By telling the community story of contact with Cook in Guugu Yimithirr language, exhibit co-curator and Gamilaraay/Gamilaroi man, Desmond Crump, hopes it will help revive endangered First Nations languages.
"We want people to be aware of the diversity and abundance of our languages, but also understand their fragile nature, that some of them are very much in danger of being lost forever," said Mr Crump.
"Because they're (Aboriginal languages) part of a shared history, it's important that people understand the history of language and its importance to Aboriginal and Torres Strait Islander communities, but also look at how they can help communities to grow their language and bring them back to life."
Research suggest there are over 750 Aboriginal languages and dialects across the country, with at least 125 of those in Queensland.
A new perspective.
One focus of the exhibit is to provide an Aboriginal perspective of how Captain James Cook landed on the Wabalumbaal-Endeavour River, located on Cape York Peninsula in Far North Queensland.
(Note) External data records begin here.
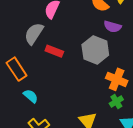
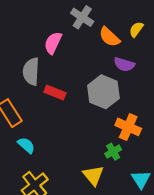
gray semicircle: (34, 34) -> (31, 71), turned -30
green cross: (116, 101) -> (113, 152), moved

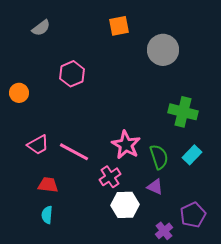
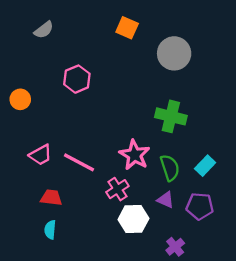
orange square: (119, 26) -> (127, 28), turned 35
green cross: (183, 112) -> (171, 116), moved
purple pentagon: (193, 215) -> (200, 206), moved, turned 30

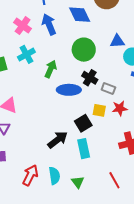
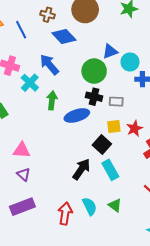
blue arrow: (49, 24) -> (49, 65), moved
green circle: (84, 50) -> (94, 71), moved
cyan cross: (26, 54) -> (30, 83), moved
red star: (120, 108) -> (134, 128), moved

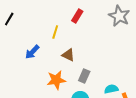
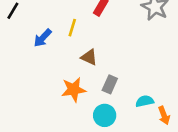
blue arrow: (32, 52) -> (43, 38), moved

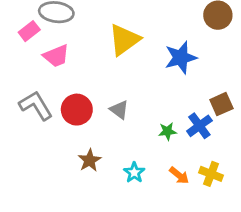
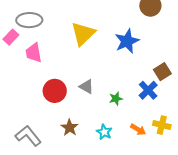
pink trapezoid: (56, 56) -> (34, 53), turned 110
gray L-shape: (36, 106) -> (28, 136), moved
green star: (167, 131) -> (116, 99), moved

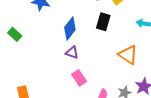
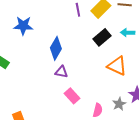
black rectangle: (103, 22) -> (102, 37), moved, turned 42

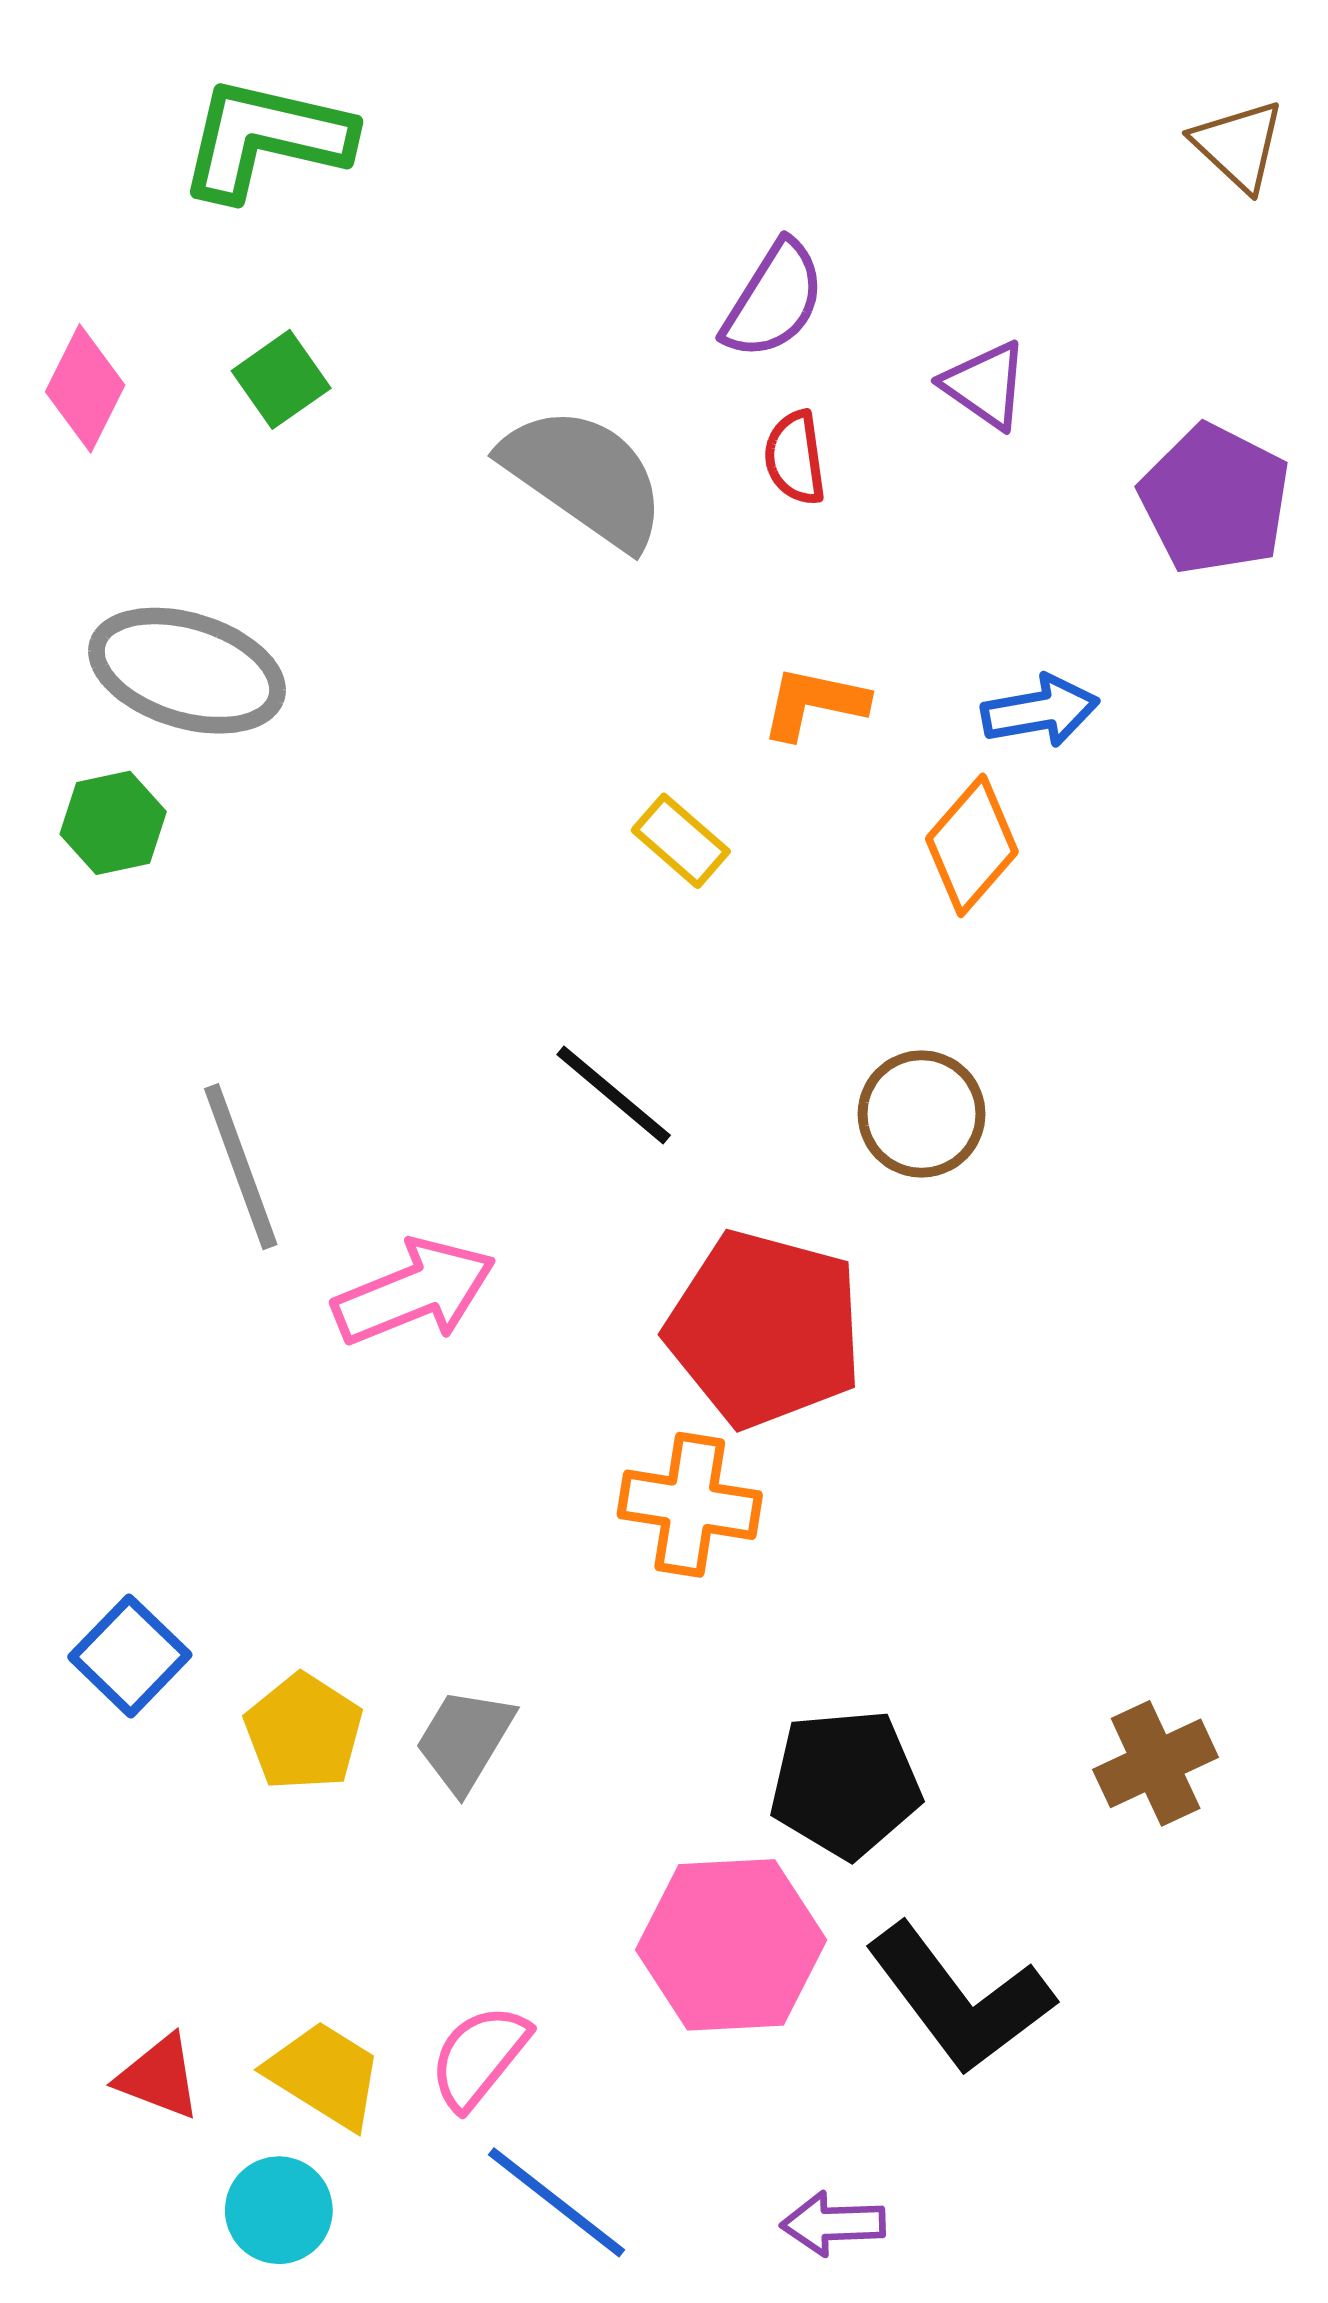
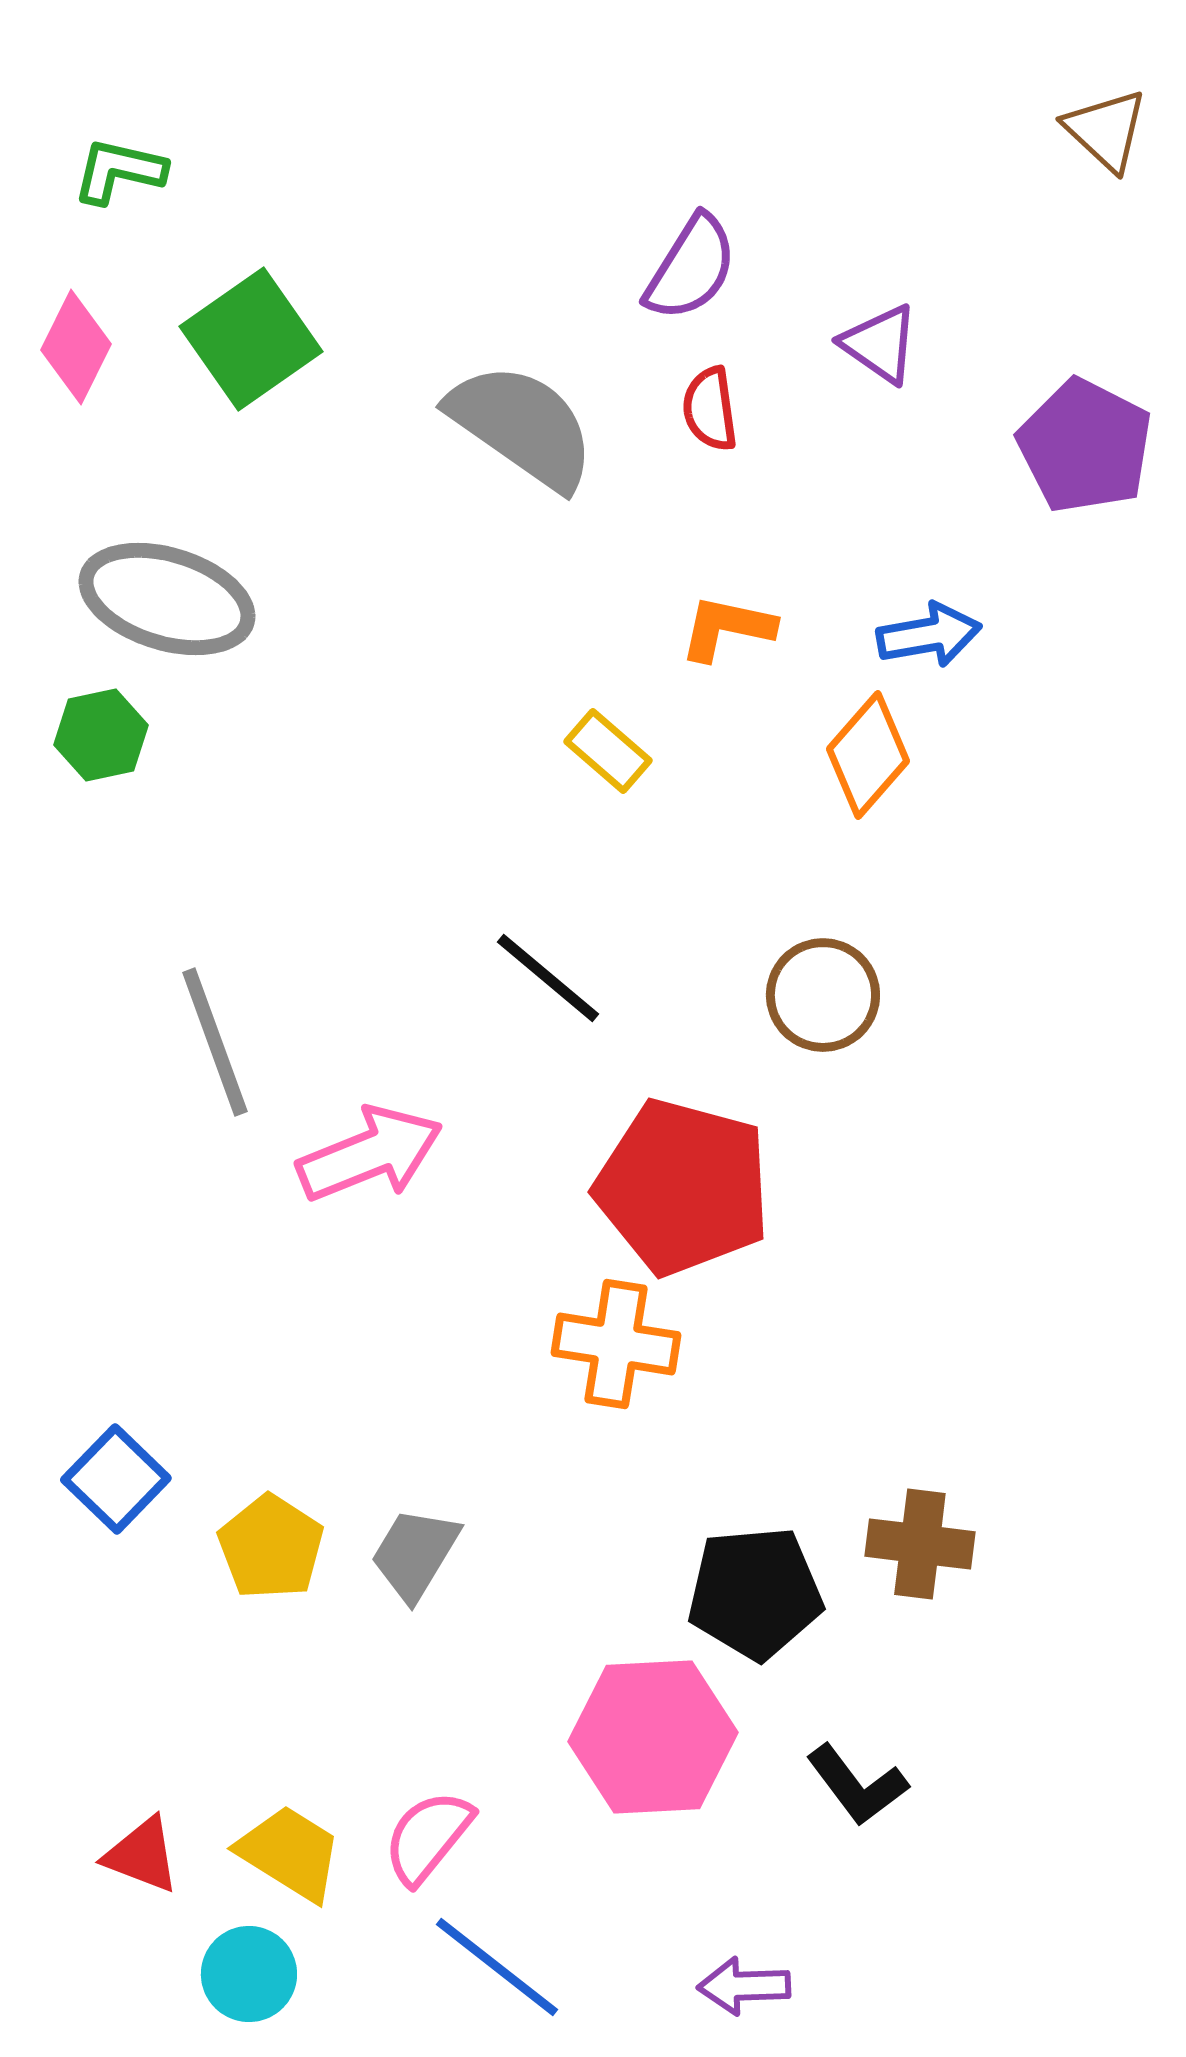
green L-shape: (265, 139) -> (119, 171), moved, size x0.6
green square: (281, 379) -> (251, 339), size x1.6
brown cross: (1156, 1763) -> (920, 1544), moved, turned 32
black L-shape: (960, 1999) -> (857, 1785), size x0.6

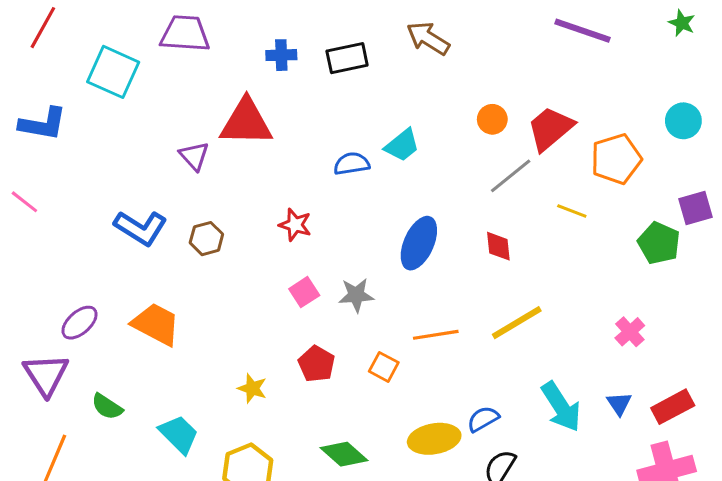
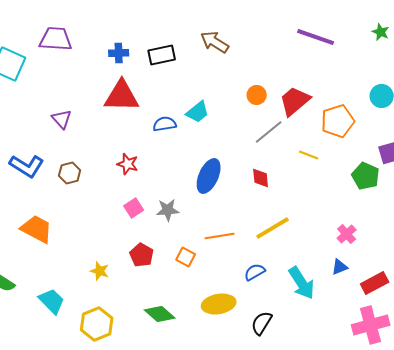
red triangle: (246, 122) -> (122, 96), moved
blue triangle: (619, 404) -> (340, 267), moved, turned 42
blue semicircle: (483, 419) -> (255, 272), moved

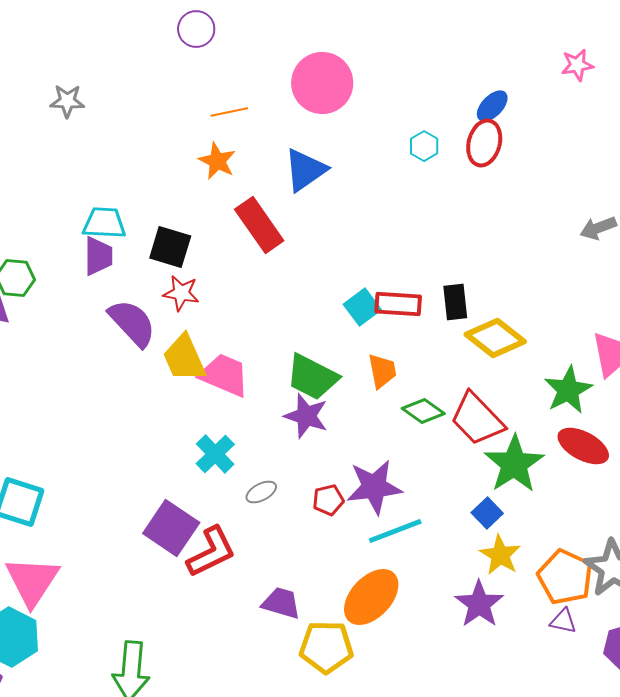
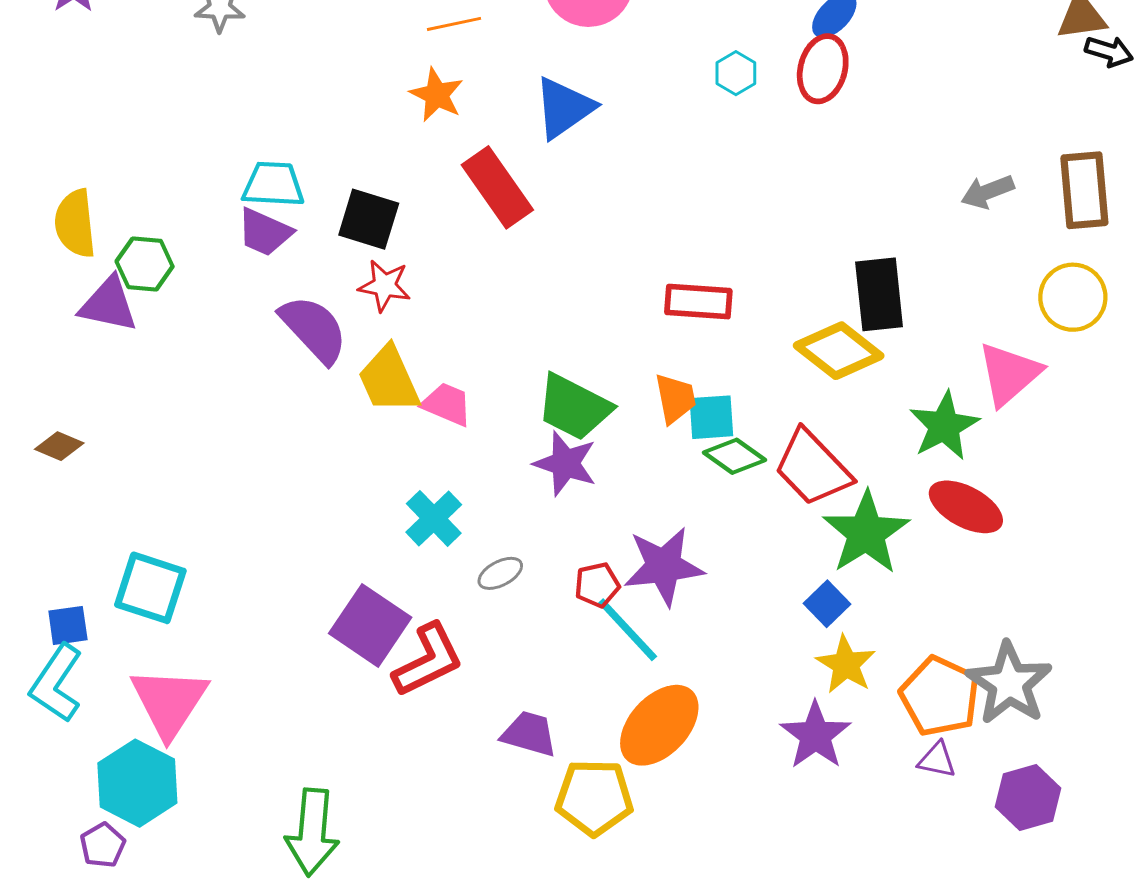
purple trapezoid: (98, 256) -> (265, 232), turned 114
black rectangle: (455, 302) -> (879, 294), moved, size x1.4
cyan square: (362, 307) -> (711, 417), moved, turned 33
pink trapezoid: (224, 375) -> (447, 404), size x0.7
cyan line: (395, 531) -> (628, 630), moved, turned 68

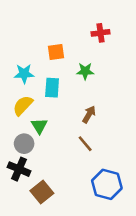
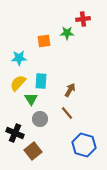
red cross: (100, 33) -> (83, 19), moved
green star: (85, 71) -> (67, 33), moved
cyan rectangle: (52, 88) -> (41, 81), moved
gray circle: (24, 144) -> (40, 119), moved

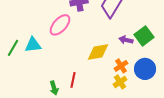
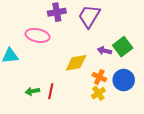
pink ellipse: (60, 25) -> (38, 35), turned 60
orange cross: (121, 66) -> (99, 77), turned -32
green arrow: (54, 88) -> (32, 91), moved, turned 96

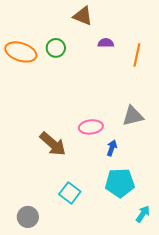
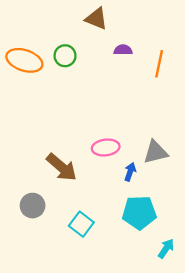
gray triangle: (133, 116) -> (156, 152), moved
gray circle: (28, 217) -> (33, 206), moved

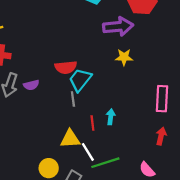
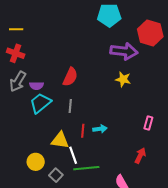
red semicircle: (66, 67) -> (70, 77), turned -72
cyan trapezoid: (80, 80) -> (40, 103), moved
pink rectangle: (162, 99) -> (148, 123), size x0.6
cyan arrow: (111, 117) -> (100, 129), turned 64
An oral history of the series of encounters, as told by Aboriginal people including academic and Bulgun Warra man Harold Ludwick, will sit alongside James Cook's Endeavour Journal - marking only the second time the document has left the National Library of Australia.
Spoken tells stories of how a Guugu Yimithirr Elder used a broken spear as a peace offering to Cook and his men, following an altercation over turtles on the deck of the Endeavour.
The exhibit correlates the two perspectives of Cook's 48-day stay in Far North Queensland, and honours the Guugu Yimithirr people and all original custodians of Aboriginal language.
Mr Crump said it tells the story through the eyes of the Aboriginal people.
"Everything that was written about us or spoken about us and heard about us, was from the perspective of Cook and Banks, sitting on that Endeavour ship and looking back to the shore," Mr Crump says.
"We want to provide our story from the shore to the ship perspective, let people know this is what was happening from our point of view."
The Spoken: celebrating Queensland languages exhibit is open from the 21 November - 19 April at the State Library of Queensland.